DIRECTIONS FOR THIS TASK
What lines of the material hold the string "Expo"? Pull each of them out.
Segment Open
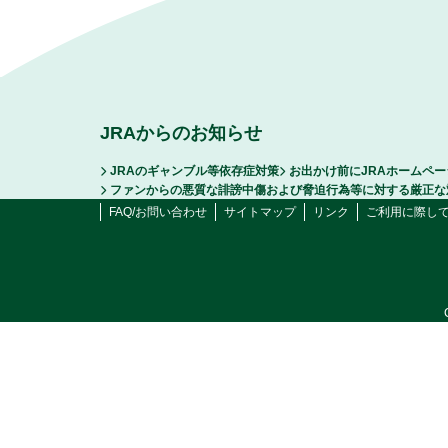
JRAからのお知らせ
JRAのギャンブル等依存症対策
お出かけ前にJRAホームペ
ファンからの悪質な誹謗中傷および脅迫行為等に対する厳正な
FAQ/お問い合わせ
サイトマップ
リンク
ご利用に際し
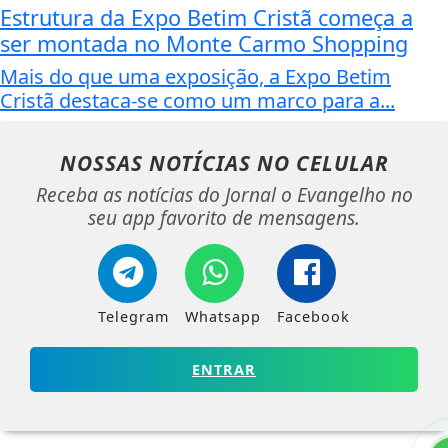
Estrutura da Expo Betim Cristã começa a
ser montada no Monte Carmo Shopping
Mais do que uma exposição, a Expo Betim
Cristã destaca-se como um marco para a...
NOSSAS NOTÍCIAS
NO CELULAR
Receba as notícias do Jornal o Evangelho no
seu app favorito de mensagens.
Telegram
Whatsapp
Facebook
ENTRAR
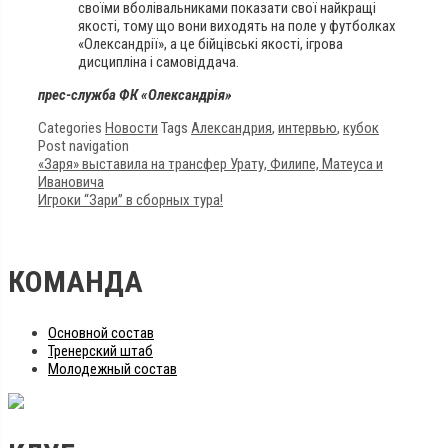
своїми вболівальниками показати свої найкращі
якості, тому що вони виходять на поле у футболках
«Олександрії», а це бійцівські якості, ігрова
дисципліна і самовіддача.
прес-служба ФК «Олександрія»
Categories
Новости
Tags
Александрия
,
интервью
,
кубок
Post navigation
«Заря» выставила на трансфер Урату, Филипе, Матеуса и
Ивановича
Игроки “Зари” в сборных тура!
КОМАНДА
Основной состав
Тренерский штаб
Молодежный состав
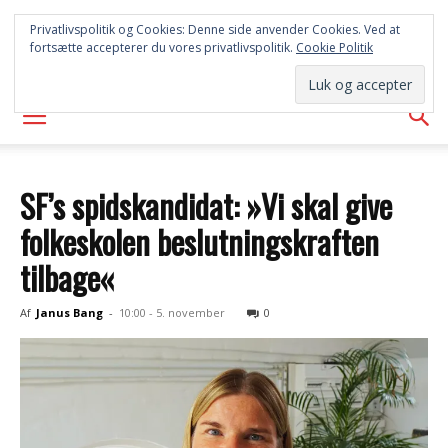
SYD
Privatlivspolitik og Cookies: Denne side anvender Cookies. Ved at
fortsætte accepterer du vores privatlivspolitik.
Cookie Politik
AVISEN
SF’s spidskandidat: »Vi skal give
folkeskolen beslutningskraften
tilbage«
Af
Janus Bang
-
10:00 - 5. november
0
Segment Closed
Segment Open
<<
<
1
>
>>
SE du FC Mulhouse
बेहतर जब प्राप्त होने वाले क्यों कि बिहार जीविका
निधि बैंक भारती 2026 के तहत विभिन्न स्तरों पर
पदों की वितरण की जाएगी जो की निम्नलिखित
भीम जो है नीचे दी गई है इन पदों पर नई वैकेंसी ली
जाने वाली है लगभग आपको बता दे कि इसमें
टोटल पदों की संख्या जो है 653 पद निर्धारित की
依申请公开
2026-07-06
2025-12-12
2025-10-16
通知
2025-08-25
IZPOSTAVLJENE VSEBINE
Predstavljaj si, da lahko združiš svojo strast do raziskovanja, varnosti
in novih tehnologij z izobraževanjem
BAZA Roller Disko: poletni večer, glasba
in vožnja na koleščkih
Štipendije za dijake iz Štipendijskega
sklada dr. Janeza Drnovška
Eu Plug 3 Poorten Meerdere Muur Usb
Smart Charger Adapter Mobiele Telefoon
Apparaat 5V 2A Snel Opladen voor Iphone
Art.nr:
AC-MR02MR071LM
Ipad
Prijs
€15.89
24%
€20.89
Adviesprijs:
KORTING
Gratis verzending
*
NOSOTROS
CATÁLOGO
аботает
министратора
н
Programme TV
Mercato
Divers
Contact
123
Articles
Segment Closed
ANSWER TO THIS EXERCISE
Estrutura da Expo Betim Cristã começa a
Mais do que uma exposição, a Expo Betim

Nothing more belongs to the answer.